Солнце уже опустилось почти до самого горизонта, когда Снусмумрик наконец справился со всеми платьицами и штанишками. По крайней мере, было видно, что он старался вовсю.
Снусмумрик шел первым, прижав к груди горшочек бобов, а за ним, взволнованные и торжественные, парами следовали лесные малыши, расчесанные на прямой пробор от ушей до самого хвостика.
Малышка Мю сидела на шляпе Снусмумрика и распевала. На всякий случай — а вдруг к вечеру похолодает, она завернулась в этикетку от растворимого кофе. По случаю премьеры у берега царило всеобщее оживление. Залив был битком набит лодками и все они направлялись к театру.
Самодеятельный оркестр хемулей играл на плоту у самой рампы, сиявшей огнями.
Был тихий, чудесный вечер.
За две горсти бобов Снусмумрик взял напрокат лодку и стал грести к театру.
— Мумрик! — окликнул его старший из малышей, когда они уже были на полпути.
— Что? — отозвался Снусмумрик.
— Мы приготовили тебе подарок, — прошептал малыш и покраснел до корней волос.
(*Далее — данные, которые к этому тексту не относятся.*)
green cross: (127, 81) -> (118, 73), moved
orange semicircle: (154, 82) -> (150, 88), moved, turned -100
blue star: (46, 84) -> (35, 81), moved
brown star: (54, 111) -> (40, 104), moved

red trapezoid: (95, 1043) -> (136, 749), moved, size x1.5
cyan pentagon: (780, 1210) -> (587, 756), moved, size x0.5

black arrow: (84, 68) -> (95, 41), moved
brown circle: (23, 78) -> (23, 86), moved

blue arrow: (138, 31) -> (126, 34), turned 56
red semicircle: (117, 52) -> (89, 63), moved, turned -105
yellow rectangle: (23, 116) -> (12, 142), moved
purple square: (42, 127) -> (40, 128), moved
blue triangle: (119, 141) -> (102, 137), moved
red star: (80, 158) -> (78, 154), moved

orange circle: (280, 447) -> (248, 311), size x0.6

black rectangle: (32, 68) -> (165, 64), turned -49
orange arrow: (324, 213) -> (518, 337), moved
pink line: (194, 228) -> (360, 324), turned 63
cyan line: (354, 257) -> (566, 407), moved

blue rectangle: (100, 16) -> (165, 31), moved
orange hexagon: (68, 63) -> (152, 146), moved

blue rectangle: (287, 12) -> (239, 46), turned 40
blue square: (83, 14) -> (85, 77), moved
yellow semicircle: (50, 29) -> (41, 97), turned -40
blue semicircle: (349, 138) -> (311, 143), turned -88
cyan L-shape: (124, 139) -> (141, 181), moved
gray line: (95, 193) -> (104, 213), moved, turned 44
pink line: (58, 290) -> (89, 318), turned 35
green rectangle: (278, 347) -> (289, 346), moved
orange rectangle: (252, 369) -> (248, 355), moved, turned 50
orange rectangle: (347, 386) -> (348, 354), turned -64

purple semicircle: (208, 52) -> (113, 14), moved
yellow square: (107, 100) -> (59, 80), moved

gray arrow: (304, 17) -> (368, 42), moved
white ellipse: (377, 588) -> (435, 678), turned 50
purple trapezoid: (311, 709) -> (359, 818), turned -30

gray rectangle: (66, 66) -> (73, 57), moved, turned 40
Потом достал из-за спины что-то скомканное, неопределенного цвета.
— Это кисет для табака, — сказал он чуть слышно. — Мы все понемножку тайно вышивали его!
Снусмумрик взял кисет, заглянул в него (это была старая шляпка Филифьонки) и принюхался.
— Листья малины, — горделиво сказал младший. — Их можно курить по воскресеньям!
— Великолепный кисет! — одобрил Снусмумрик. — И в самом деле — приятно затянуться таким табачком в воскресенье!
Он пожал каждому малышу лапку и поблагодарил.
— Я не вышивала! — крикнула малышка Мю, сидя на шляпе Снусмумрика. — Но придумала это я!
Наконец лодка подгребла к театру, и Мю Удивленно наморщила носик.
— Неужели все театры такие? — спросила] она.
— Наверно, — ответил Снусмумрик, — когда поднимается занавес, вы должны молчать. И не свалитесь за борт, если случится что-нибудь страшное. А когда все закончится, похлопайте лапками, этим вы покажете, что вам понравилось.
Малыши сидели не двигаясь и таращили глазенки.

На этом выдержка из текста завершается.